Ничего подобного мне не грозит, не-Шон пережил возможную
кончину Фрэнки задолго до того, как я появилась в «Cannoe Rose».
– Дайте-ка сюда вашу монету.
Это не просьба – требование, ему невозможно не подчиниться,
монета, монета… Какую монету имеет в виду бармен? Уж точно не мелочевку,
которую я выгребала из карманов, такой мелочевки полно в любом другом кармане,
в любом другом портмоне, на дне любого другого рюкзака. Разница в рисунке,
диаметре и номинале настолько незначительна, что никогда не бросится в глаза.

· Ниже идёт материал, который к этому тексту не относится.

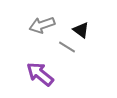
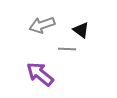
gray line: moved 2 px down; rotated 30 degrees counterclockwise
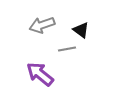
gray line: rotated 12 degrees counterclockwise
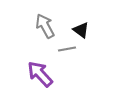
gray arrow: moved 3 px right, 1 px down; rotated 80 degrees clockwise
purple arrow: rotated 8 degrees clockwise
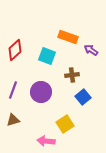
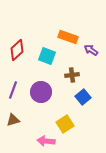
red diamond: moved 2 px right
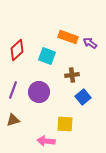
purple arrow: moved 1 px left, 7 px up
purple circle: moved 2 px left
yellow square: rotated 36 degrees clockwise
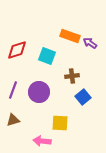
orange rectangle: moved 2 px right, 1 px up
red diamond: rotated 25 degrees clockwise
brown cross: moved 1 px down
yellow square: moved 5 px left, 1 px up
pink arrow: moved 4 px left
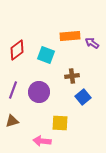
orange rectangle: rotated 24 degrees counterclockwise
purple arrow: moved 2 px right
red diamond: rotated 20 degrees counterclockwise
cyan square: moved 1 px left, 1 px up
brown triangle: moved 1 px left, 1 px down
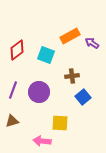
orange rectangle: rotated 24 degrees counterclockwise
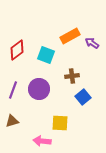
purple circle: moved 3 px up
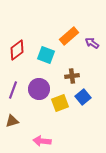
orange rectangle: moved 1 px left; rotated 12 degrees counterclockwise
yellow square: moved 20 px up; rotated 24 degrees counterclockwise
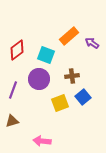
purple circle: moved 10 px up
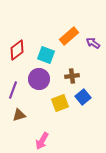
purple arrow: moved 1 px right
brown triangle: moved 7 px right, 6 px up
pink arrow: rotated 66 degrees counterclockwise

Какую монету имеет в виду бармен?
Отличную от других.
У меня есть только одна, отличная от других монета, и не-Шон
уже видел ее на стойке. И теперь хочет видеть еще. Ладно. Вытащив единственный
в своем роде нумизматический раритет, поднятый со дна Атлантики, я протягиваю
его бармену. Несколько секундой изучает лошадь, иероглифы и квадратную дырку
посередине, подбрасывая их на ладони и даже прибегнув к помощи лупы.

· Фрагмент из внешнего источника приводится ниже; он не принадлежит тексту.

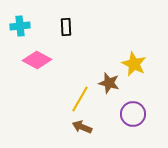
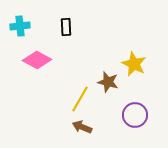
brown star: moved 1 px left, 1 px up
purple circle: moved 2 px right, 1 px down
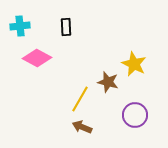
pink diamond: moved 2 px up
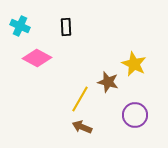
cyan cross: rotated 30 degrees clockwise
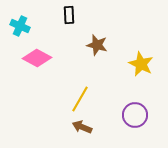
black rectangle: moved 3 px right, 12 px up
yellow star: moved 7 px right
brown star: moved 11 px left, 37 px up
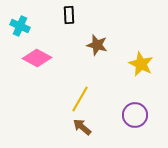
brown arrow: rotated 18 degrees clockwise
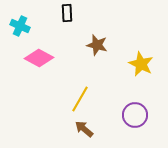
black rectangle: moved 2 px left, 2 px up
pink diamond: moved 2 px right
brown arrow: moved 2 px right, 2 px down
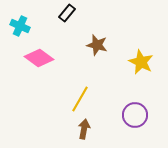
black rectangle: rotated 42 degrees clockwise
pink diamond: rotated 8 degrees clockwise
yellow star: moved 2 px up
brown arrow: rotated 60 degrees clockwise
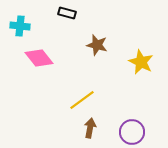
black rectangle: rotated 66 degrees clockwise
cyan cross: rotated 18 degrees counterclockwise
pink diamond: rotated 16 degrees clockwise
yellow line: moved 2 px right, 1 px down; rotated 24 degrees clockwise
purple circle: moved 3 px left, 17 px down
brown arrow: moved 6 px right, 1 px up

– Что скажете? – спрашиваю я.
– Да. Это она.
Мне требуется немало сил, чтобы скрыть удивление (до этого
все они уходили на борьбу с подлокотниками кресла), – позеленевший медный
кружок, выловленный марокканским рыбаком за тысячу километров отсюда, не может
иметь ничего общего с этим местом, с этим человеком или с каким-нибудь другим
человеком, кроме меня, Ясина или (возможно) Доминика. Несмотря на годы,
прожитые в одной из стран Магриба, несмотря на подобие дружбы с заядлым
иллюзионистом Ясином, я не верю в мистику и уж тем более – в магические
совпадения, изменяющие судьбу. Должно быть и другое объяснение происходящему.

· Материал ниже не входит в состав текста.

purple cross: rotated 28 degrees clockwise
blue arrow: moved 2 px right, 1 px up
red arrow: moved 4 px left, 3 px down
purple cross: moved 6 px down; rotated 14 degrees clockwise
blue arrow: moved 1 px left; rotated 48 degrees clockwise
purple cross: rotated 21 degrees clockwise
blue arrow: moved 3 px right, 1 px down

– Почему вы не показали ее сразу?
– Ждала подходящей минуты.
– Что произошло с Фрэнки?
– Его убили.
– Что ж, он понимал, на что идет. Он и отправлялся туда
один, на свой страх и риск…
– Не один, – осторожно поправляю я. – Я была
с ним.
– Да, простите. Не один.
Не-Шон надолго погружается в молчание. Я не уверена, что его
слова были подобраны верно и что мои слова были подобраны верно, но молчание
все расставляет по местам: этот мужчина стоически переживает гибель друга. А
эта женщина полна сочувствия и сострадания к нему.
– Вы та самая девушка, которая работала с Франсуа на последнем
задании? – Он нарушает гнетущую паузу первым. Задание – как удивительно!
Будучи в Марокко, Фрэнки выполнял какое-то неведомое мне задание, но чьи
интересы он представлял? Самое правильное – набраться терпения, истина может
всплыть в любой момент.
Если уж друг Фрэнки решился поговорить со мной.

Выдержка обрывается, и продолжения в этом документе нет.